Recently I have been in some debates about how much web-services should be applied to any one problem. This is what comes to my mind after those discussions – services means a lot of things and the argument is when we use service to mean any of them. I will talk about the layers from top to bottom.
– At the top there are services which are little more than “convenience classes” – in a way these are not really “services” because they are really more part of the tools and applications than they “stand-alone-islands: of functionality. The APIs at this level need to be expressed in the language of the application and perhaps someday when we have implicit WDSL in a framework which supports it well – these can become “RPC-ized” over web services using implicit mechanisms. Given the nature of these APIs, it is not likely that a web-services implementation of this API will perform well unless the clients and servers are “close and fast” and perhaps even using the same framework so that serialization can be binary rather than XML. .NET shows the potential of this approach but is only successful because the framework helps a *lot*. There is no such framework in the non-.NET world yet.
– Then there are services which can be though of as “integration points” where some pluggable capability is to be inserted – these services can be expressed in a native language (i.e. JAVA) APIs – but at the same time, effort should be made so that these can work well under the 10ms rule. They may be implemented using local, native approaches but lets make sure not to preclude a web-serivces implementation. I.e. Solve the web services performance issues even before the web-services implementation exists. An interesting approach would be to put a 10ms sleep in every call on a native implementation of the API to simulate the pain.
– Then there are services which are a “collection point” for functionality which is published to the world. GPIR is an example of this, a campus-wide LDAP is similar, A campus-wide single signon is yet another. These are intended for extremely broad reuse across many languages – and they are so valuable that the effort to make web services implementations *right now* is worth it even with shifting technologies in the web services world and lame performance in the JAVA world. These implementations and their clients may be forced through 2-3 major rewites as the open source web services effort gets its act together – but that is worth it for these services.

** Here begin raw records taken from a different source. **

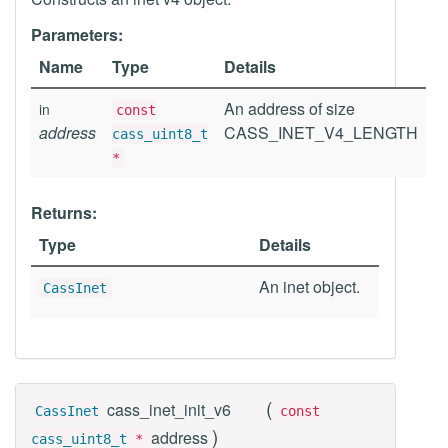
Parameters:
Name
Type
Details
An address of size
in
const
address
CASS_INET_V4_LENGTH
cass_uint8_t
*
Returns:
Type
Details
An inet object.
CassInet
(
cass_inet_init_v6
CassInet
const
)
address
cass_uint8_t
*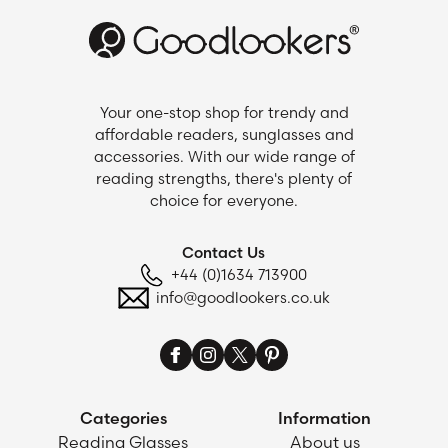
Your one-stop shop for trendy and
affordable readers, sunglasses and
accessories. With our wide range of
reading strengths, there's plenty of
choice for everyone.
Contact Us
+44 (0)1634 713900
info@goodlookers.co.uk
Categories
Information
Reading Glasses
About us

– A variant of the last layer is the “read-only” collection point. These should be web services now – period. Basic SOAP support in a non-access controlled environment is pretty solid in a lot of languages and is already in heavy use. It is a no-brainer with a big win. Simple host/SSL certificate based stuff is also “sort-of” OK – it does not scale, is ad hoc, but tolerable.

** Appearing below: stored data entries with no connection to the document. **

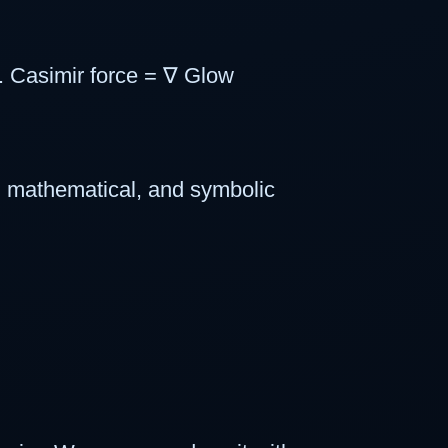
. Casimir force = ∇ Glow
, mathematical, and symbolic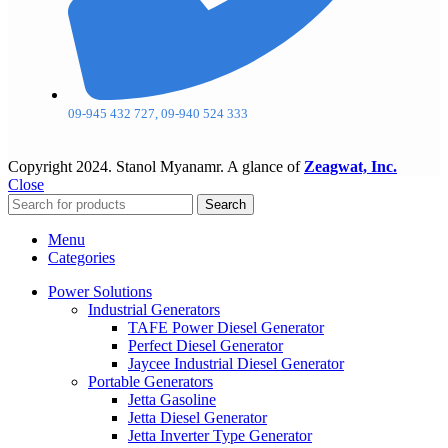
09-945 432 727, 09-940 524 333
Copyright
2024. Stanol Myanamr. A glance of
Zeagwat, Inc.
Close
Search
Menu
Categories
Power Solutions
Industrial Generators
TAFE Power Diesel Generator
Perfect Diesel Generator
Jaycee Industrial Diesel Generator
Portable Generators
Jetta Gasoline
Jetta Diesel Generator
Jetta Inverter Type Generator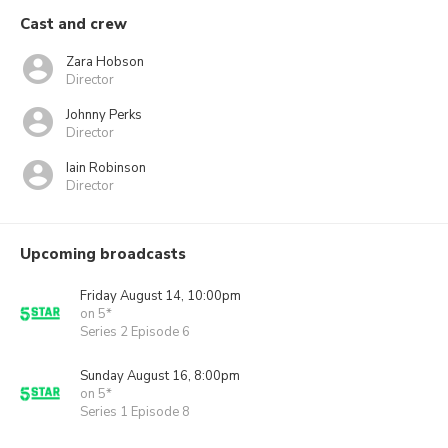
Cast and crew
Zara Hobson
Director
Johnny Perks
Director
Iain Robinson
Director
Upcoming broadcasts
Friday August 14, 10:00pm
on 5*
Series 2 Episode 6
Sunday August 16, 8:00pm
on 5*
Series 1 Episode 8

– A disfunctional variant of the last version is the read-write web-services using ad hoc identity transfer all hidden by a firewall. When this approach is used, organizations can crow about their delightful commitment to web services and the fact that they use it heavily. For example Northwest airlines probably uses a lot of web services internally behind the firewall. But this is not proof that secure-identity web services works in the general case connected to the Internet – but it sure fires up the all-web-services-all-the-time evangelists.
I fear that at times the Web-Servces zealotry is fired by high-level executives who read airline magazines as their primary source of technical vision. I am a zealot in moving in that direction but I know far-too-well how hard it is to do without turning your project into a framework-building project.
If a company has the energy to invent their own .NET like framework and then program to is – then by all means – go do it. But dont jump on me and the projects that I am involved in encouraging us to solve these (very very hard) problems *before* we get to start line 1 of our own source code.